┌──
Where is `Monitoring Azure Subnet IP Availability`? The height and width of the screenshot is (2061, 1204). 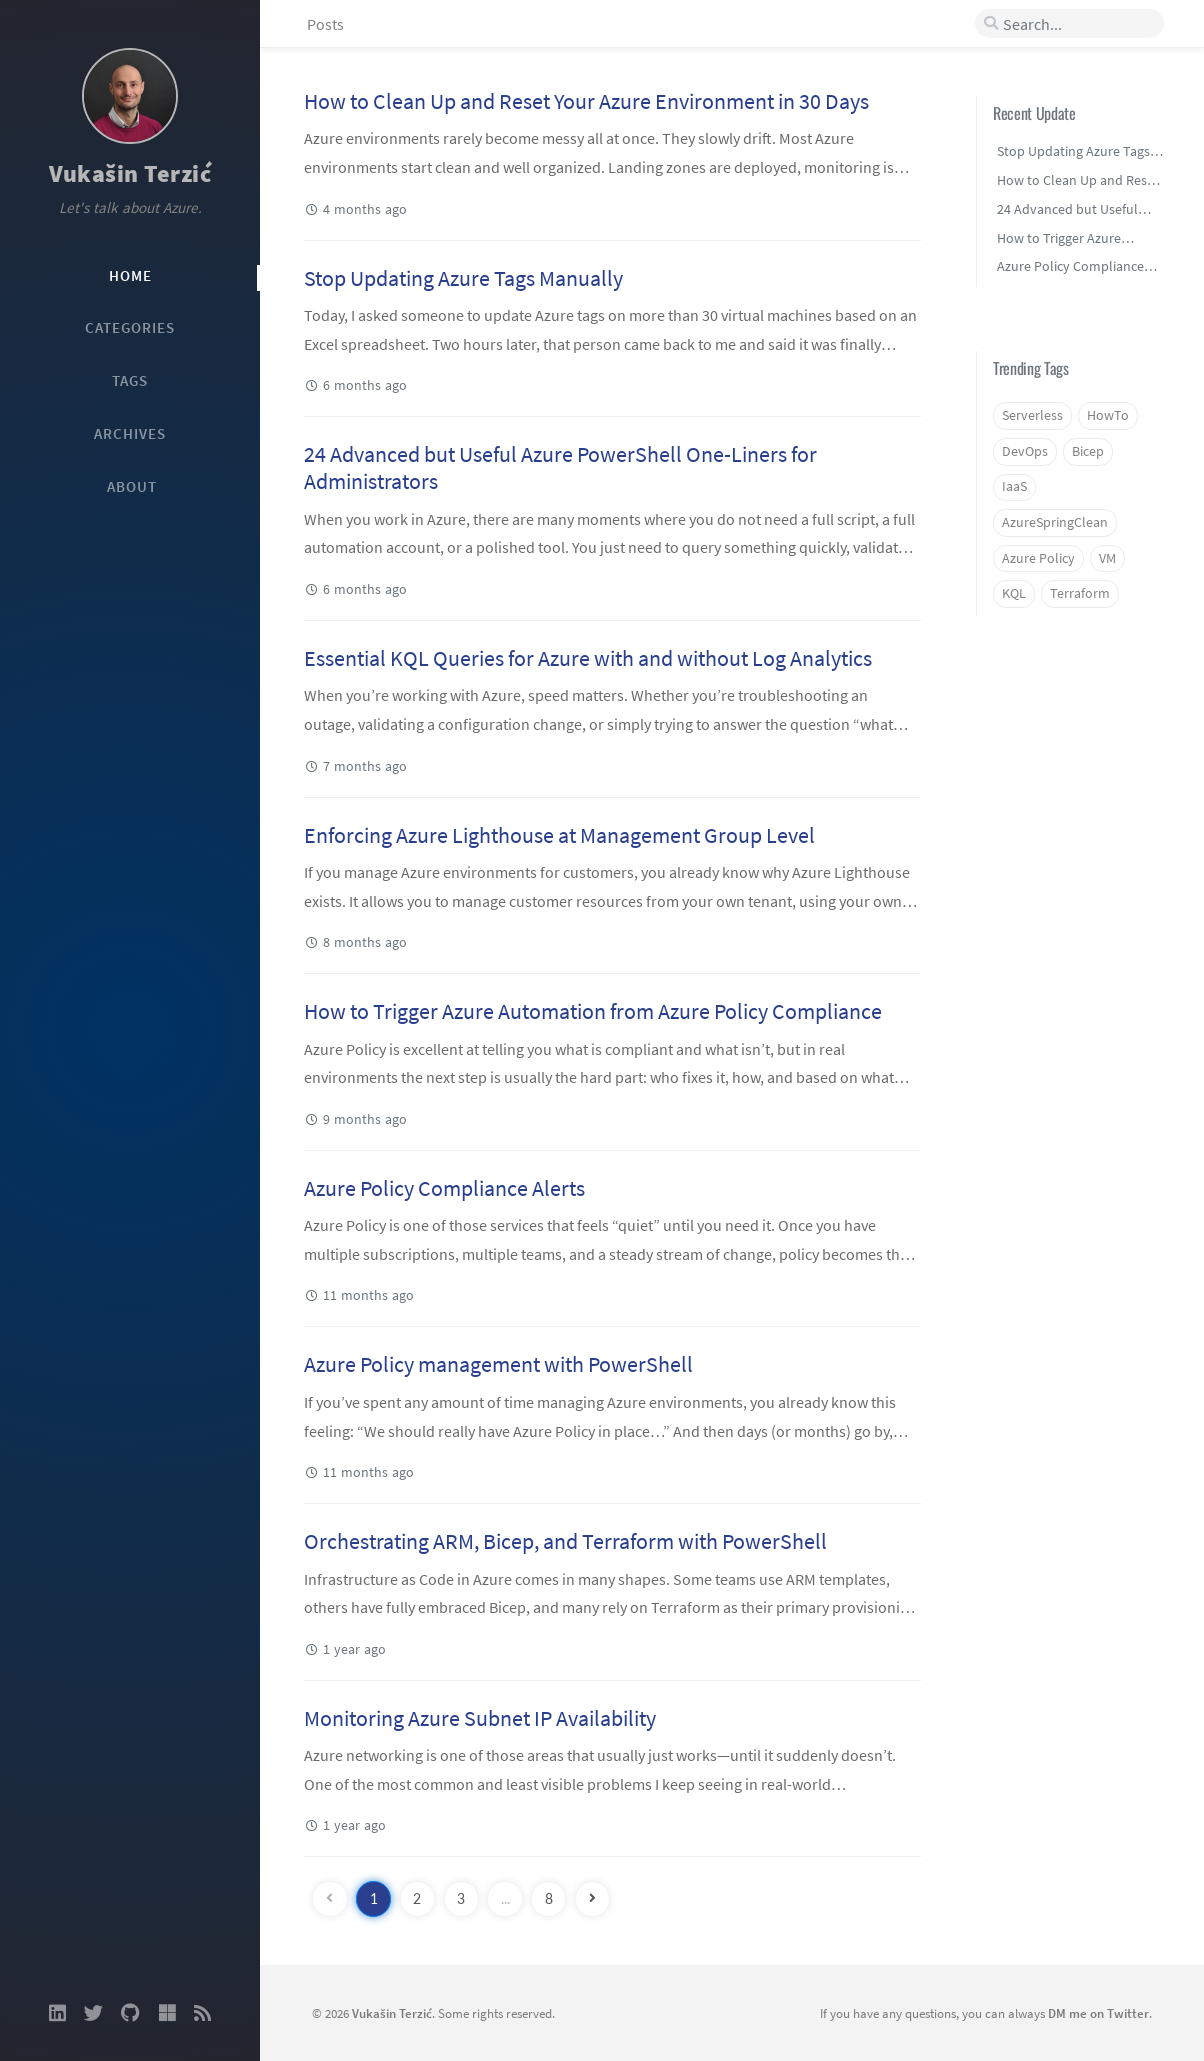 Monitoring Azure Subnet IP Availability is located at coordinates (480, 1718).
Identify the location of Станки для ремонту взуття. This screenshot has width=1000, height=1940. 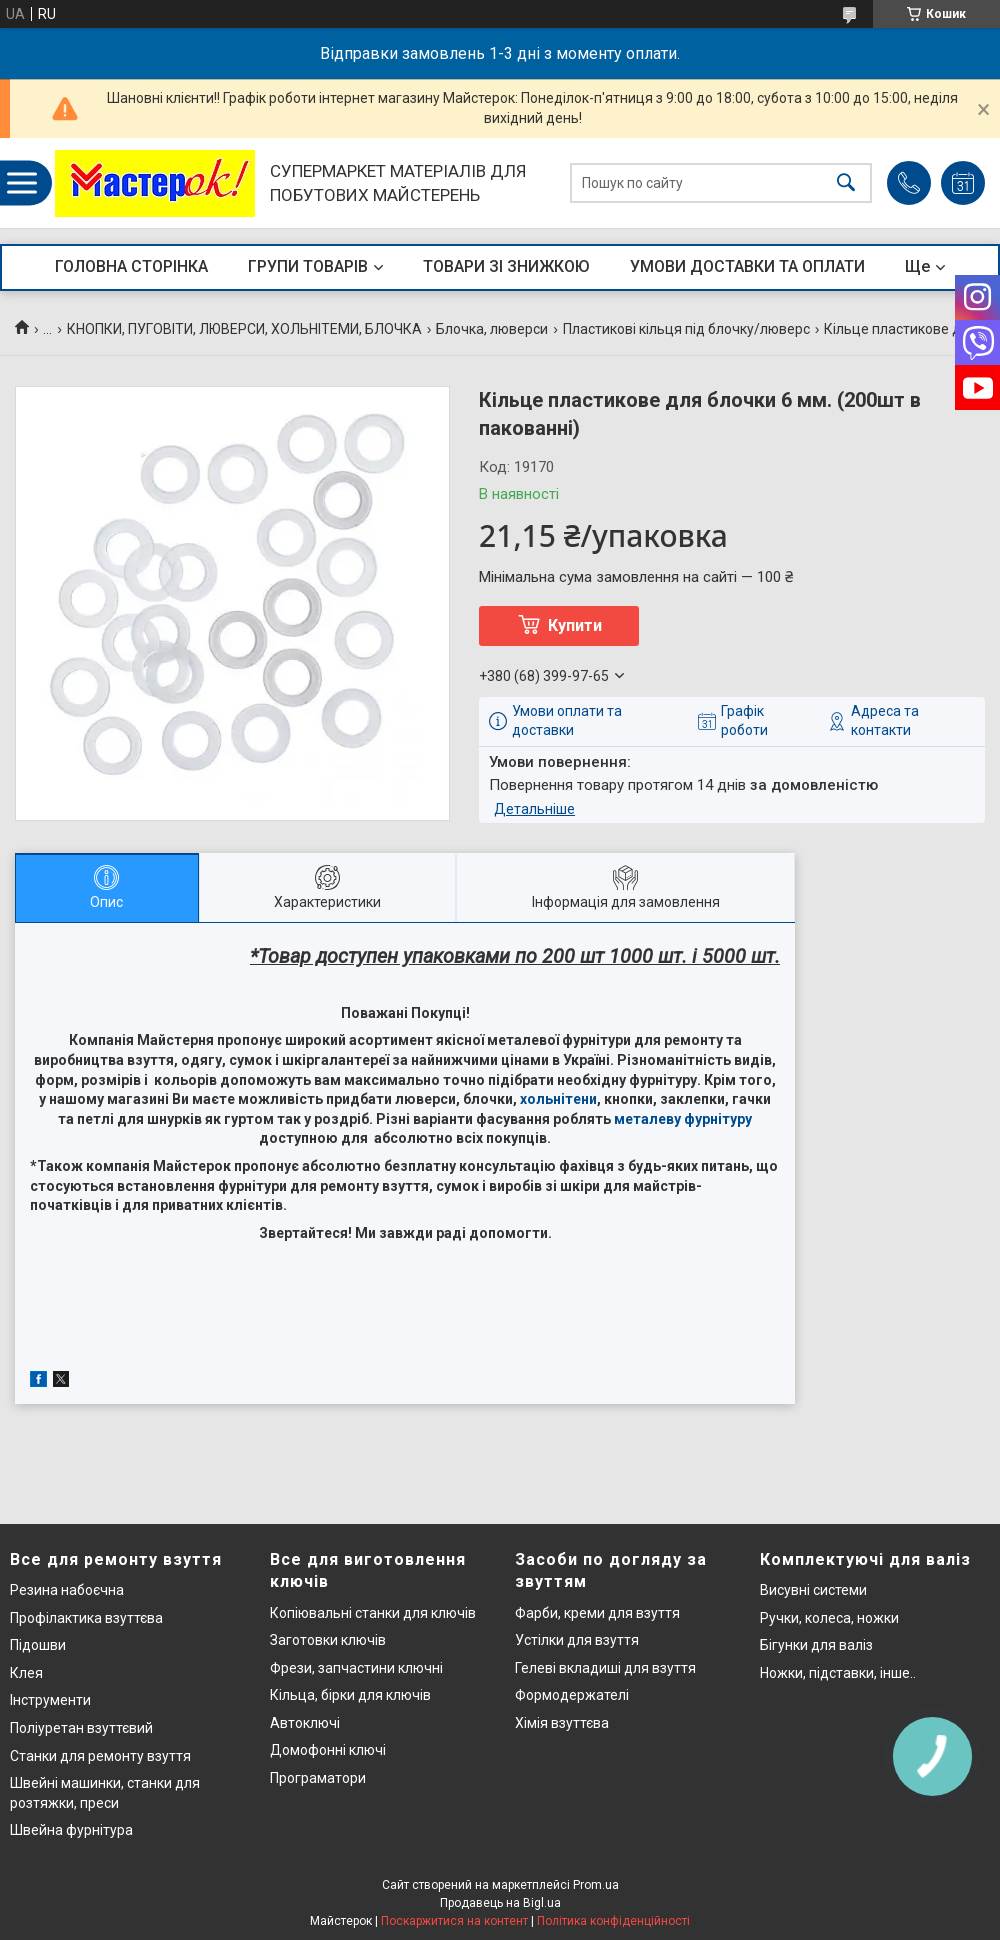
(100, 1756).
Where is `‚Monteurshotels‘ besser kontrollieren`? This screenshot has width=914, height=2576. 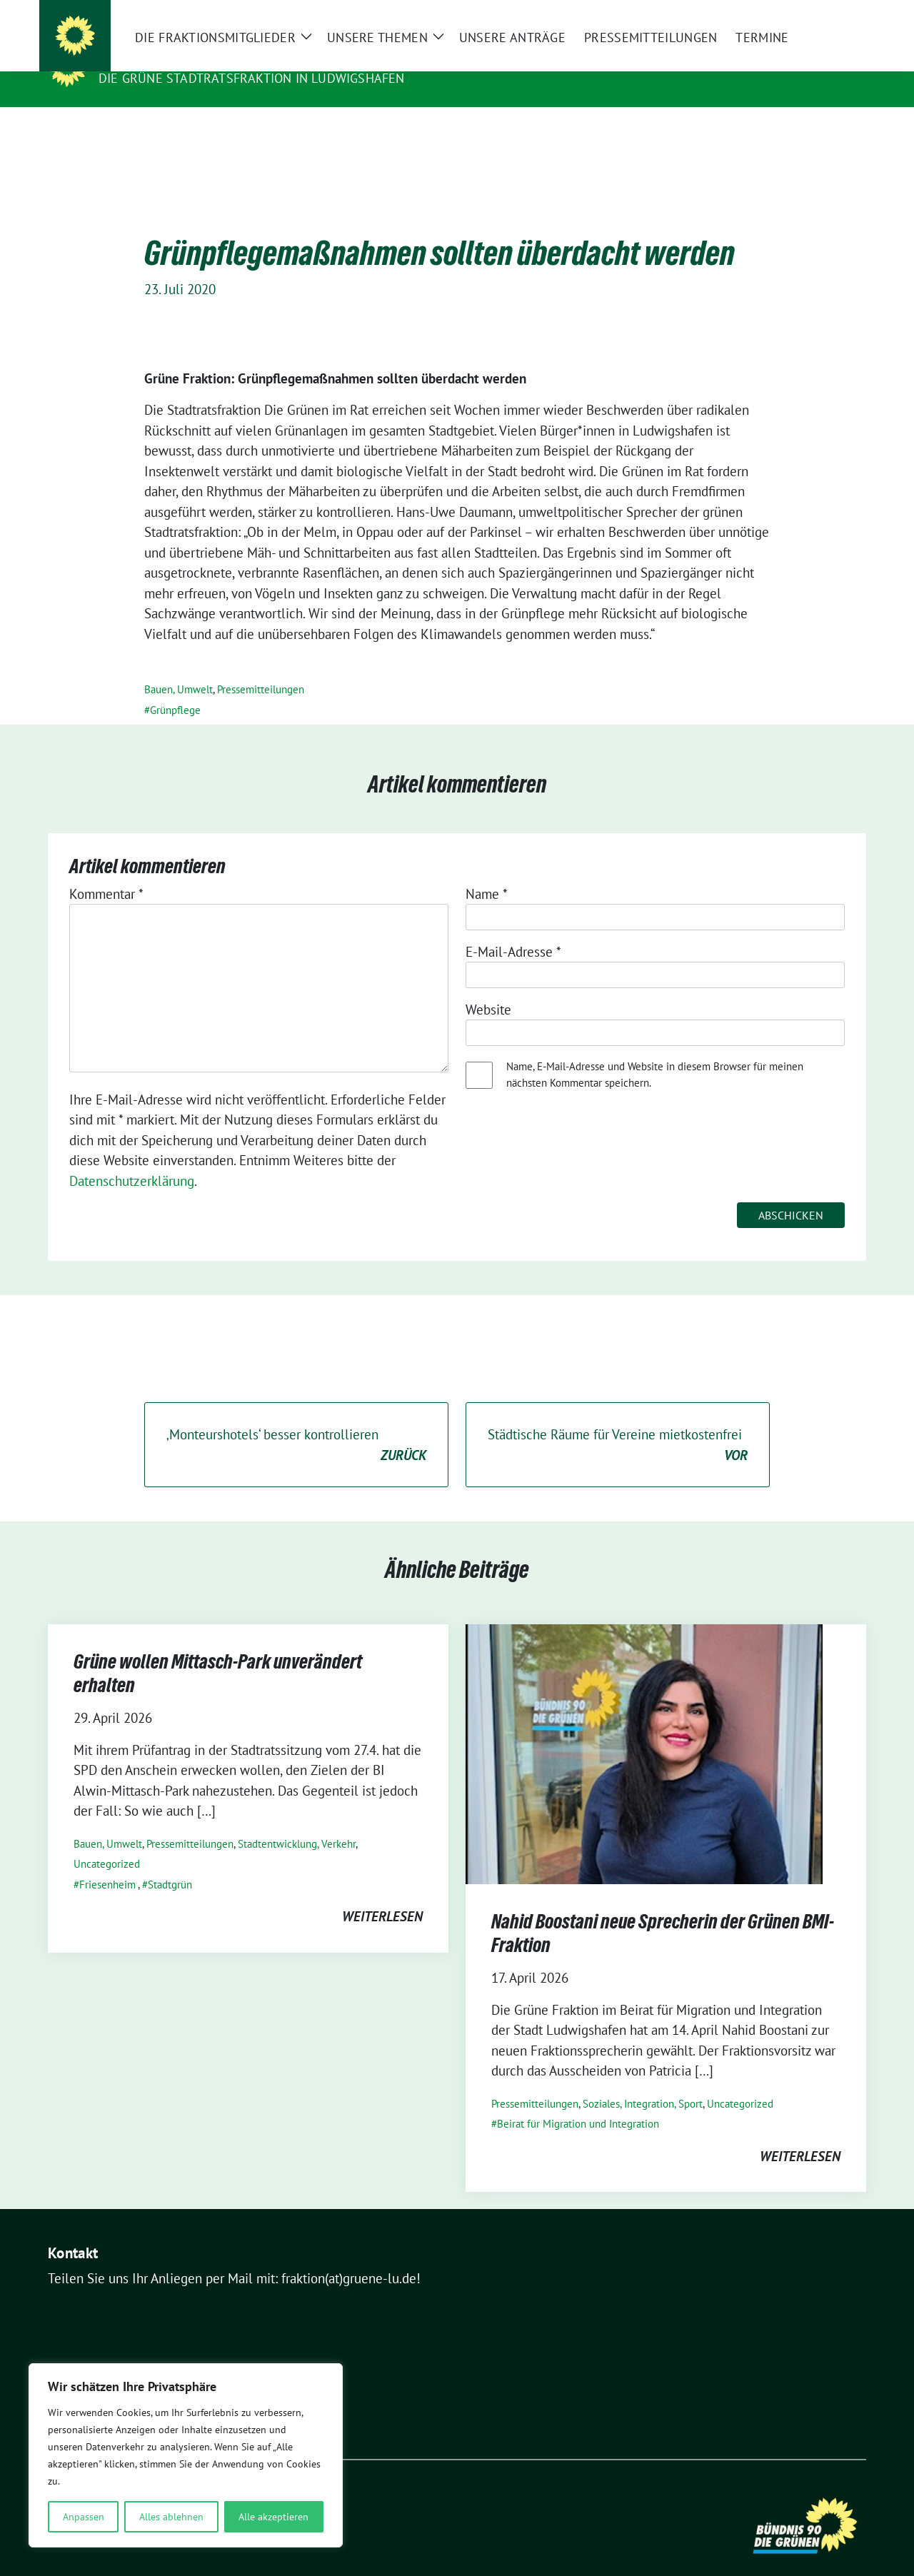
‚Monteurshotels‘ besser kontrollieren is located at coordinates (296, 1423).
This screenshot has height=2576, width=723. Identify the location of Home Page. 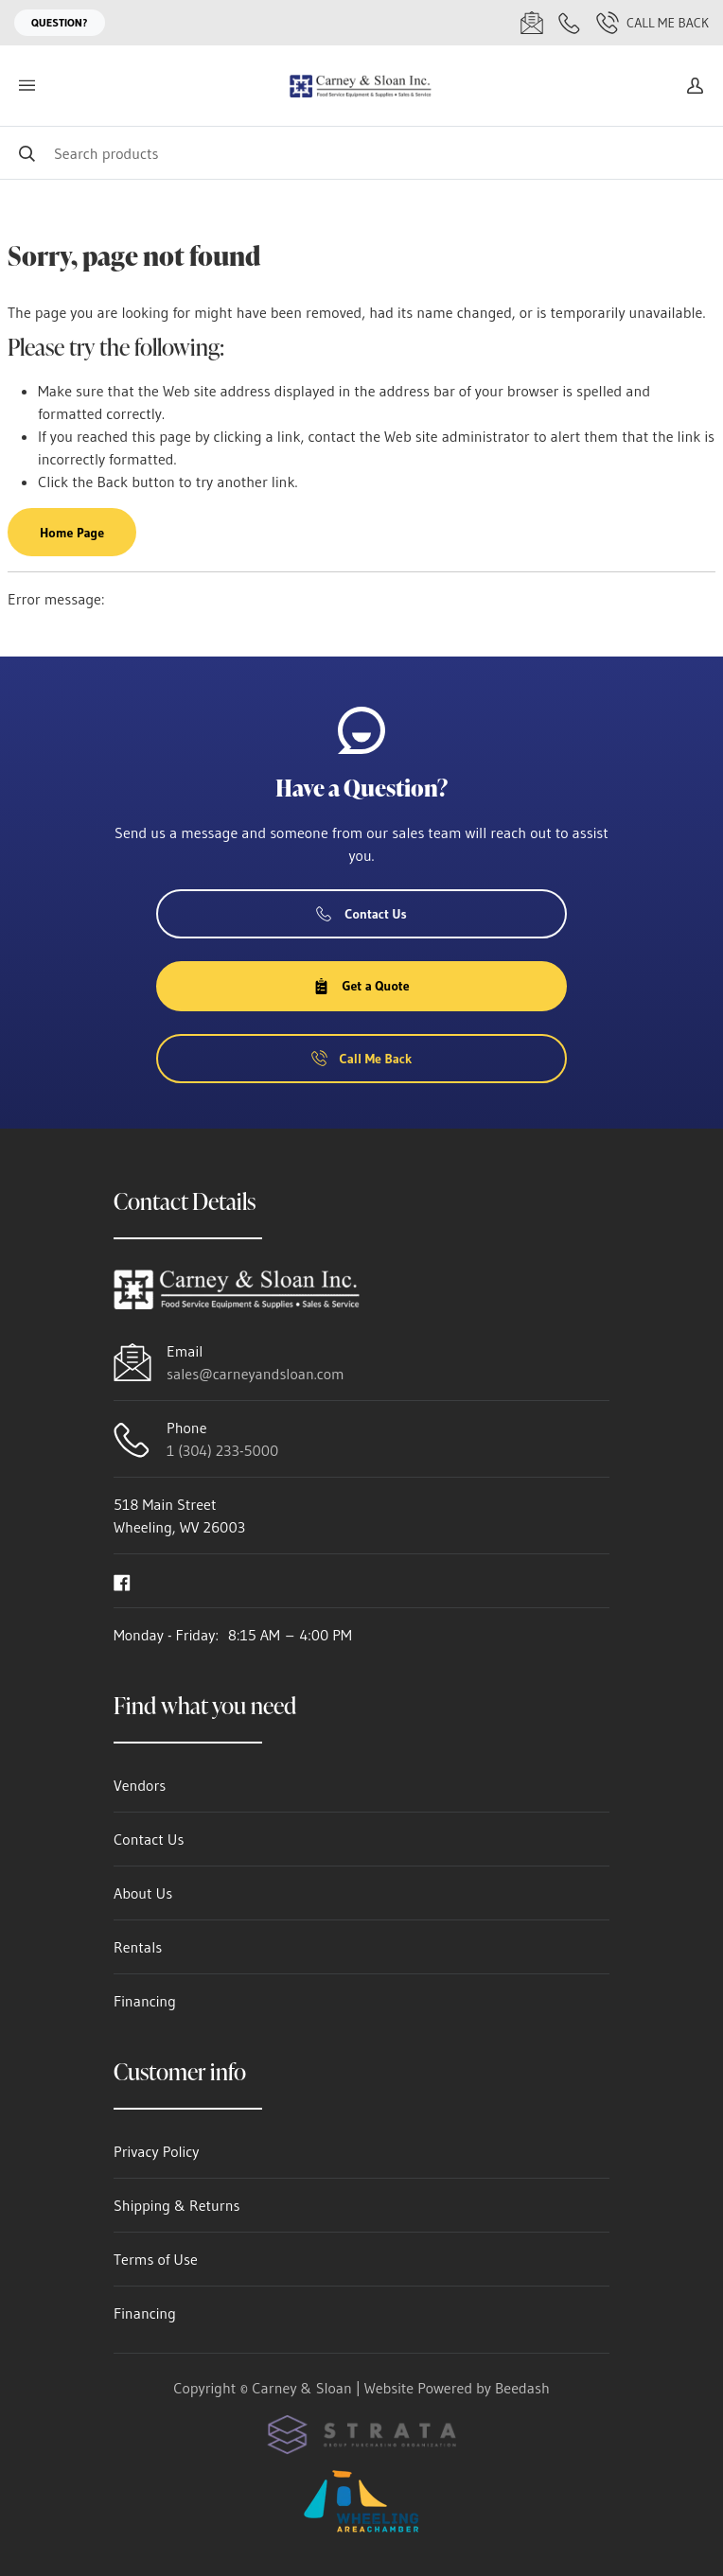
└──
### What to produce
Begin at the line containing "has width=914, height=2576." and stop at the last line of the data. Repeat only those lines, exactly, and leave out the pictures.

### Written reply
Where is `‚Monteurshotels‘ besser kontrollieren`? This screenshot has width=914, height=2576. 
‚Monteurshotels‘ besser kontrollieren is located at coordinates (296, 1423).
This screenshot has height=2576, width=723. Identify the location of Home Page. 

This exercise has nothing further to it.